Top of PROVIDED RECORDS

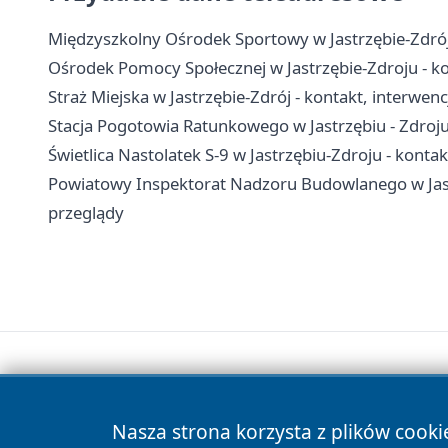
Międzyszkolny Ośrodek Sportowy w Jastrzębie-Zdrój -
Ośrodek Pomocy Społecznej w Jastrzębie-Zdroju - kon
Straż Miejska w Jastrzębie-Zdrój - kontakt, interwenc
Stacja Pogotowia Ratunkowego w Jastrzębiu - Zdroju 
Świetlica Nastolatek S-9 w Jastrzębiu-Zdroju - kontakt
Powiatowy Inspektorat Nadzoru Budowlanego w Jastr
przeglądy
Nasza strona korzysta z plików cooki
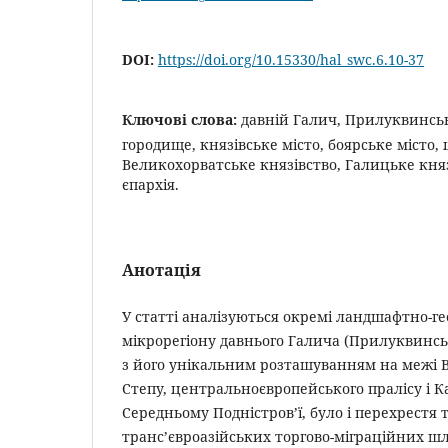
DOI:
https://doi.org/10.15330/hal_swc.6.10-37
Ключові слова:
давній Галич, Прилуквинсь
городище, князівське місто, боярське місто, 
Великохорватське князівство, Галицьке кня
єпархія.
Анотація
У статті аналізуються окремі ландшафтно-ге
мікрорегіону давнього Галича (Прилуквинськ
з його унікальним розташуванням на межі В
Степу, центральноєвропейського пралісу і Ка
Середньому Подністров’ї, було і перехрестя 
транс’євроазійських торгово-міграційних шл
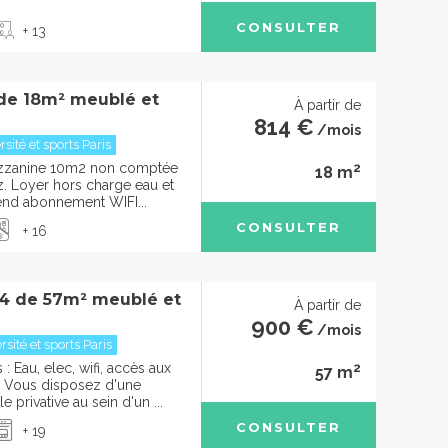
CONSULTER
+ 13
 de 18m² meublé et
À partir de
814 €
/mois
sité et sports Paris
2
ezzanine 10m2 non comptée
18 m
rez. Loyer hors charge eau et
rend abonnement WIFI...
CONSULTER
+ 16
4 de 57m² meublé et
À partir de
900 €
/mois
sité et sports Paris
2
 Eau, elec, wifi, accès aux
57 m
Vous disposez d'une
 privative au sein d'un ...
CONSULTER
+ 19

Bottom of PROVIDED RECORDS

## INSTRUCTIONS FOR THE TASK
The answer must restate every entry word for word, with the pictures left out.

## SOLUTION
Międzyszkolny Ośrodek Sportowy w Jastrzębie-Zdrój -
Ośrodek Pomocy Społecznej w Jastrzębie-Zdroju - kon
Straż Miejska w Jastrzębie-Zdrój - kontakt, interwenc
Stacja Pogotowia Ratunkowego w Jastrzębiu - Zdroju 
Świetlica Nastolatek S-9 w Jastrzębiu-Zdroju - kontakt
Powiatowy Inspektorat Nadzoru Budowlanego w Jastr
przeglądy
Nasza strona korzysta z plików cooki
DOI:
https://doi.org/10.15330/hal_swc.6.10-37
Ключові слова:
давній Галич, Прилуквинсь
городище, князівське місто, боярське місто, 
Великохорватське князівство, Галицьке кня
єпархія.
Анотація
У статті аналізуються окремі ландшафтно-ге
мікрорегіону давнього Галича (Прилуквинськ
з його унікальним розташуванням на межі В
Степу, центральноєвропейського пралісу і Ка
Середньому Подністров’ї, було і перехрестя 
транс’євроазійських торгово-міграційних шл
CONSULTER
+ 13
 de 18m² meublé et
À partir de
814 €
/mois
sité et sports Paris
2
ezzanine 10m2 non comptée
18 m
rez. Loyer hors charge eau et
rend abonnement WIFI...
CONSULTER
+ 16
4 de 57m² meublé et
À partir de
900 €
/mois
sité et sports Paris
2
 Eau, elec, wifi, accès aux
57 m
Vous disposez d'une
 privative au sein d'un ...
CONSULTER
+ 19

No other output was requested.